Empirically, action-only training objectives induce Semantic Collapse, such as attention “sinks”.
This degradation severely cripples the LLM’s generalization, failing to bring improvements to personalized search systems.

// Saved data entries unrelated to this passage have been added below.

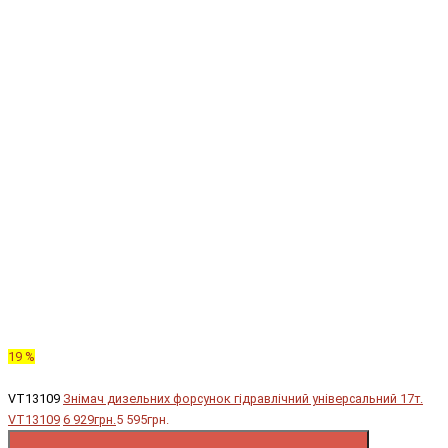
19 %
VT13109
Знімач дизельних форсунок гідравлічний універсальний 17т.
VT13109
6 929грн.
5 595грн.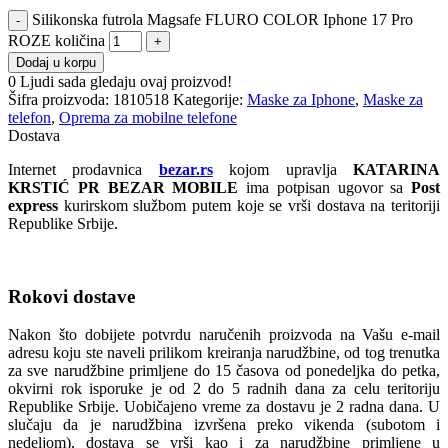
Silikonska futrola Magsafe FLURO COLOR Iphone 17 Pro
ROZE količina
Dodaj u korpu
0
Ljudi sada gledaju ovaj proizvod!
Šifra proizvoda:
1810518
Kategorije:
Maske za Iphone
,
Maske za
telefon
,
Oprema za mobilne telefone
Dostava
Internet prodavnica
bezar.rs
kojom upravlja
KATARINA
KRSTIĆ PR BEZAR MOBILE
ima potpisan ugovor sa
Post
express
kurirskom službom putem koje se vrši dostava na teritoriji
Republike Srbije.
Rokovi dostave
Nakon što dobijete potvrdu naručenih proizvoda na Vašu e-mail
adresu koju ste naveli prilikom kreiranja narudžbine, od tog trenutka
za sve narudžbine primljene do 15 časova od ponedeljka do petka,
okvirni rok isporuke je od 2 do 5 radnih dana za celu teritoriju
Republike Srbije. Uobičajeno vreme za dostavu je 2 radna dana. U
slučaju da je narudžbina izvršena preko vikenda (subotom i
nedeljom), dostava se vrši kao i za narudžbine primljene u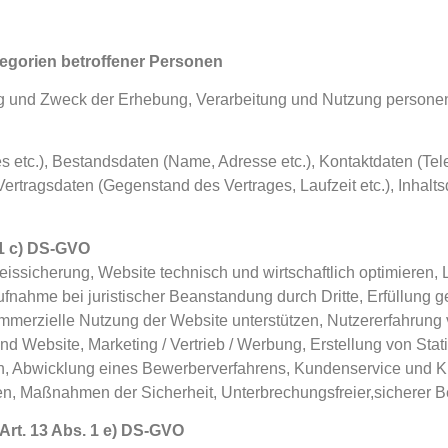
egorien betroffener Personen
ang und Zweck der Erhebung, Verarbeitung und Nutzung person
s etc.), Bestandsdaten (Name, Adresse etc.), Kontaktdaten (Te
ertragsdaten (Gegenstand des Vertrages, Laufzeit etc.), Inhalts
 1 c) DS-GVO
ssicherung, Website technisch und wirtschaftlich optimieren,
aufnahme bei juristischer Beanstandung durch Dritte, Erfüllung 
mmerzielle Nutzung der Website unterstützen, Nutzererfahrung 
und Website, Marketing / Vertrieb / Werbung, Erstellung von Stat
, Abwicklung eines Bewerberverfahrens, Kundenservice und K
len, Maßnahmen der Sicherheit, Unterbrechungsfreier,sicherer B
Art. 13 Abs. 1 e) DS-GVO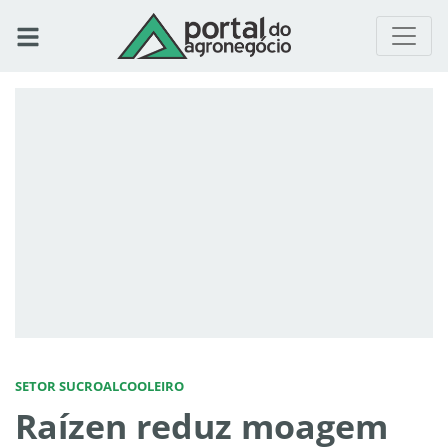
SETOR SUCROALCOOLEIRO
Raízen reduz moagem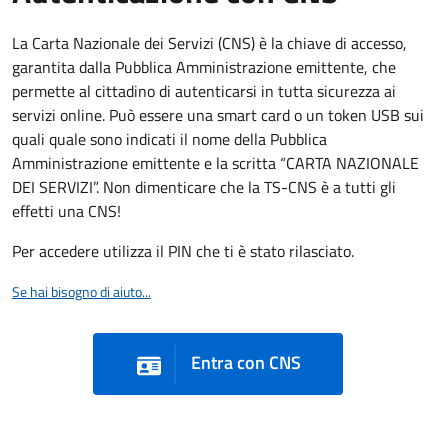
La Carta Nazionale dei Servizi (CNS) è la chiave di accesso,
garantita dalla Pubblica Amministrazione emittente, che
permette al cittadino di autenticarsi in tutta sicurezza ai
servizi online. Può essere una smart card o un token USB sui
quali quale sono indicati il nome della Pubblica
Amministrazione emittente e la scritta “CARTA NAZIONALE
DEI SERVIZI”. Non dimenticare che la TS-CNS è a tutti gli
effetti una CNS!
Per accedere utilizza il PIN che ti è stato rilasciato.
Se hai bisogno di aiuto...
Entra con CNS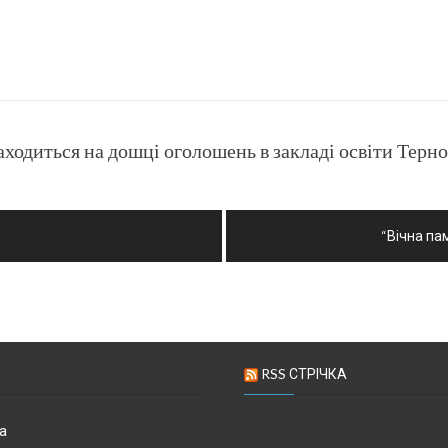
аходиться на дошці оголошень в закладі освіти Терн
“Вічна па
RSS СТРІЧКА
а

Read-like-fullpaper digest

This paper addresses In personalized search systems, ranking models are predominantly optimized using post-hoc user feedback(e.g. The core method is that treats semantic reconstruction as a train-only regularizer. Key empirical findings include We attribute this bottleneck to a critical Knowledge–Action Gap: the inherent conflict between preserving pre-trained semantic knowledge and aligning with specific personalized actions by discriminative objectives.

상세 요약 (KO)

문제 정의

개인화된 검색 시스템에서 순위 모델은 주로 사후 사용자 피드백(예:
이 최적화 패러다임은 필연적으로 사후 암기 기능(항목 ID, 동시 발생 통계 등)에 특권을 부여합니다.
이는 자연스럽게 시스템의 일반화 기능을 보상하기 위해 LLM의 풍부하고 사전 훈련된 의미 지식을 활용하는 동기를 부여합니다[6, 9, 11, 15].
LLM 통합은 직관적으로 매력적이지만 개인화된 순위를 위해 LLM을 직접 미세 조정하면 성능 향상이 제한적인 경우가 많습니다.

핵심 아이디어/방법

의미론적 재구성을 열차 전용 정규화 도구로 취급합니다.
KARMA는 두 가지 보완적인 목표를 통해 의미론적 디코딩 가능성(지식)을 적용하는 동시에 검색(작업)을 위한 nextinterest 임베딩을 최적화합니다. (i) LLM의 기본 다음 토큰 배포에 최적화를 고정하는 기록 조건화된 의미론적 생성과 (ii) 의미론적으로 복구 가능한 상태로 유지되도록 관심 임베딩을 제한하는 임베딩 조건부 의미론적 재구성입니다.
Taobao 검색 시스템에서 KARMA는 의미론적 붕괴(주의 집중 분석)를 완화하고 행동 지표와 의미론적 충실도를 모두 향상시킵니다.
KARMA를 통해 순위에서 +0.25 CTR AUC, 사전 순위에서 +1.86 HR, 리콜에서 +2.51 HR을 달성했습니다.
온라인 배포 이 저작물의 전부 또는 일부를 개인적 또는 수업용으로 디지털 또는 하드 카피로 만들 수 있는 권한은 사본이 영리 또는 상업적 이익을 위해 제작 또는 배포되지 않고 사본의 첫 페이지에 이 공지 및 전체 인용이 표시되는 경우 무료로 부여됩니다.

실험 설정/결과

우리는 이러한 병목 현상을 중요한 지식-행동 격차, 즉 사전 훈련된 의미론적 지식을 보존하는 것과 차별적 목표에 따라 특정 개인화된 행동에 맞추는 것 사이의 본질적인 갈등에 기인한다고 생각합니다.
경험적으로, 행동 전용 훈련 목표는 주의 "싱크"와 같은 의미론적 붕괴를 유발합니다.
이러한 저하로 인해 LLM의 일반화가 심각하게 손상되어 개인화된 검색 시스템을 개선하지 못합니다.
우리는 의미론적 재구성을 열차 전용 정규화 도구로 처리하는 통합 프레임워크인 KARMA(Knowledge-Action Regularized Multimodal Alignment)를 제안합니다.
KARMA는 두 가지 보완적인 목표를 통해 의미론적 디코딩 가능성(지식)을 적용하는 동시에 검색(작업)을 위한 nextinterest 임베딩을 최적화합니다. (i) LLM의 기본 다음 토큰 배포에 최적화를 고정하는 기록 조건화된 의미론적 생성과 (ii) 의미론적으로 복구 가능한 상태로 유지되도록 관심 임베딩을 제한하는 임베딩 조건부 의미론적 재구성입니다.

한계/리스크

그러나 실제로 우리는 산업 맞춤형 작업(예:
우리는 이러한 병목 현상을 중요한 지식-행동 격차, 즉 사전 훈련된 의미론적 지식을 보존하는 것과 차별적 목표에 따라 특정 개인화된 행동에 맞추는 것 사이의 본질적인 갈등에 기인한다고 생각합니다.
경험적으로, 행동 전용 훈련 목표는 주의 "싱크"와 같은 의미론적 붕괴를 유발합니다.
이러한 저하로 인해 LLM의 일반화가 심각하게 손상되어 개인화된 검색 시스템을 개선하지 못합니다.

전체 논문 읽은 느낌 요약

이 논문은 개인화된 검색 시스템에서 순위 모델은 주로 사후 사용자 피드백을 사용하여 최적화됩니다(예: 핵심 방법은 의미 체계 재구성을 열차 전용 정규화 도구로 처리하는 것입니다. 주요 경험적 연구 결과는 다음을 포함합니다. 이러한 병목 현상은 사전 훈련된 의미 체계 지식을 보존하는 것과 차별적 목표에 따라 특정 개인화된 행동과 얼라인먼트하는 것 사이의 내재된 충돌인 중요한 지식-행동 격차에 기인합니다.